I started and haven't really stopped, pondering every little incident throughout life, that pointed to the distrust. I searched my memories, trying to connect my parents disconnect to me, to their deception. And you know the devil really tries to magnify those thoughts in your mind!  I wanted them to want me for so long, and now it was apparent to me why they may not have. Or atleast that's what the enemy was trying to convince me of.

I now knew the truth, but boy did it hurt. It caused more confusion in me than I could have possibly realized. With my new found knowledge, it then became my job, to live in the truth. Which meant telling my parents, really what they already knew, but had concealed from me. We won't talk about my conversation with my mom, because that just brings up anger. But my dad was absolutely crushed. It's one thing to wonder...it's another thing to be smacked in the face with it. It hurt me to see him hurt. I just wanted to take it all away..and I couldn't. I made myself believe somehow this was all my fault. I was responsible for all of this pain. For him. For my own. I didn't realize when I set out on the journey, we would be the casualties.

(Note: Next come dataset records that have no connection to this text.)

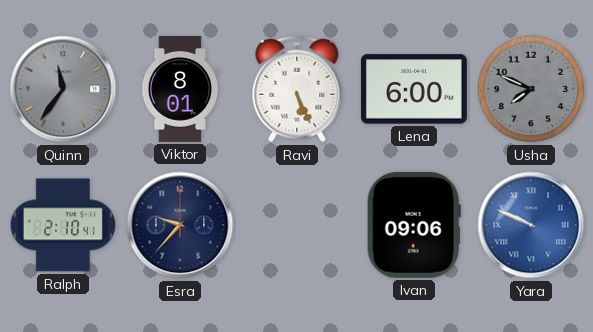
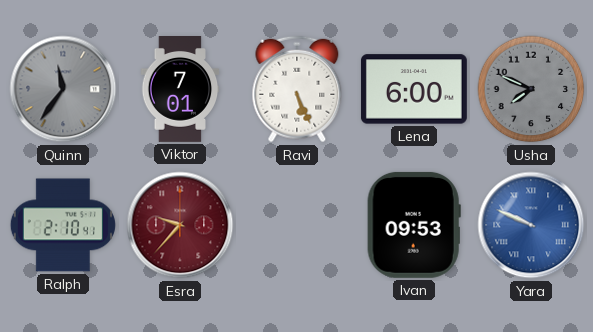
Viktor: 8:01 -> 7:01
Esra dial: navy -> burgundy
Ivan: 09:06 -> 09:53
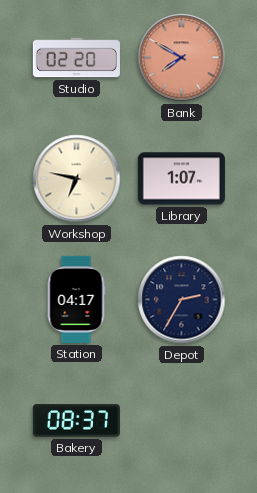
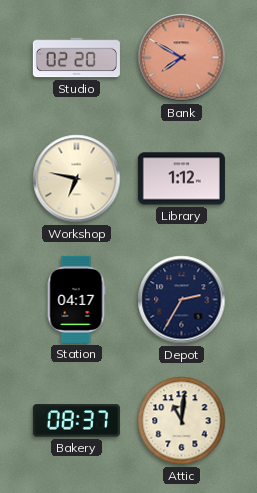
Library: 1:07 -> 1:12
Attic: none -> 11:01
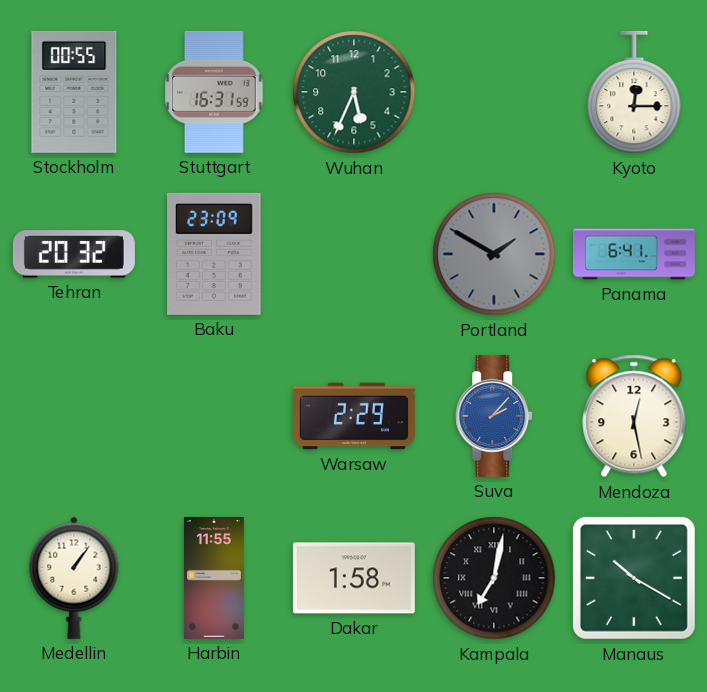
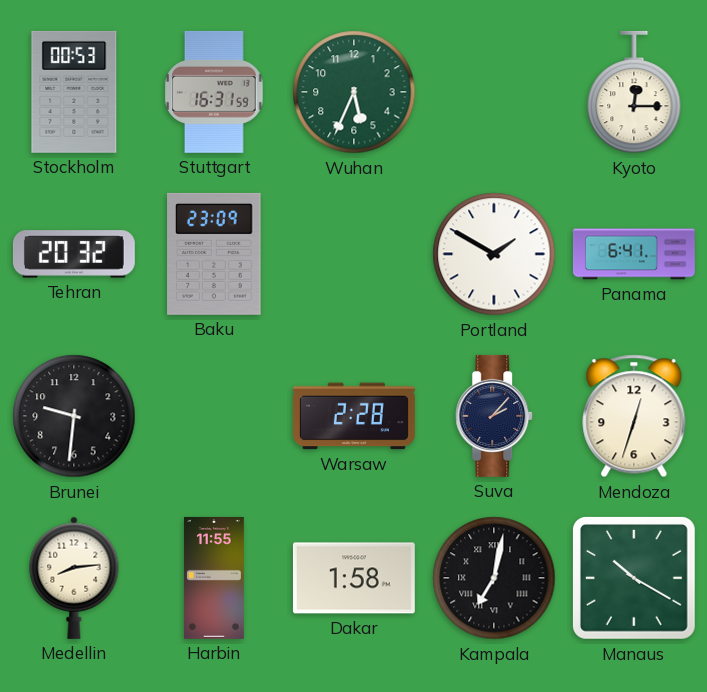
Stockholm: 00:55 -> 00:53
Portland dial: grey -> white
Brunei: none -> 9:31
Warsaw: 2:29 -> 2:28
Suva dial: blue -> navy
Mendoza: 12:28 -> 12:33
Medellin: 1:06 -> 8:14
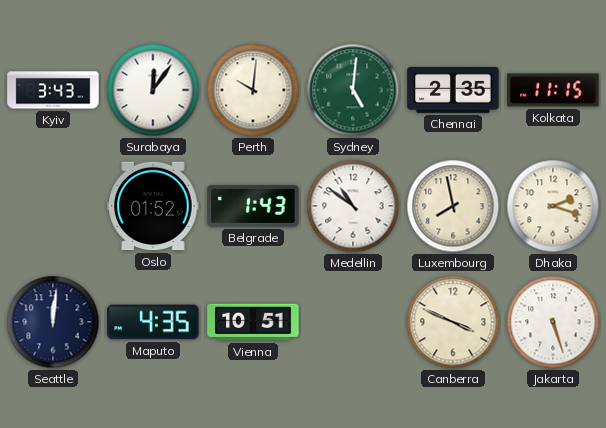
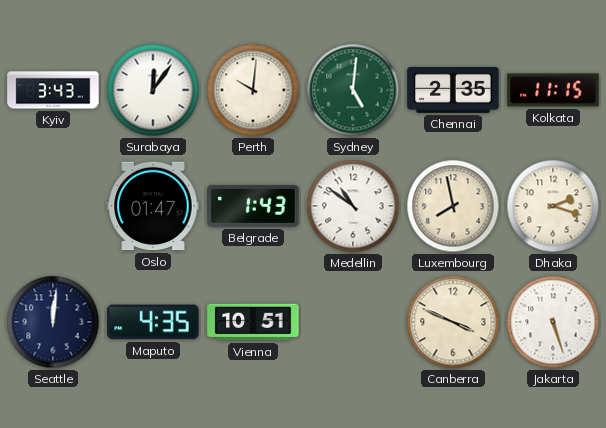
Oslo: 01:52 -> 01:47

A few months later my dad was killed in a car accident. We never had the time to process anything, let alone heal. He was a broken man. The fact that I somehow broke his heart more than in was, and he left this world that way, is a burden that I will carry with me always.  

There is a song that our church sings, and everytime I hear it, I weep. Like a baby. The lyrics hit a wound so deep, that I feel I am purging a lifetime of suppressed tears. 

"From my MOTHER'S womb, YOU have chosen me."

It goes on to say, "You rescued me, so I can stand and sing. I AM a CHILD of GOD."

Discovering the truth of my conception, did not set me free, like I had hoped. It left me with more questions that will never be answered. It didn't take my desire away to be wanted and loved. In fact, it made me question why I was even here, or if anyone even wanted me. 

But in the process I realized what matters most..... It doesn't make a difference who my biological father was and is. I am a child of God. He alone fills a void, that no man ever could.

Before I was conceived, I was created. God had a plan for me long before I was in my mother's womb. And out of that he has CHOSEN me. Out of the deceit, out of the lies, out if the pain, out of the distrust.....he has chosen ME.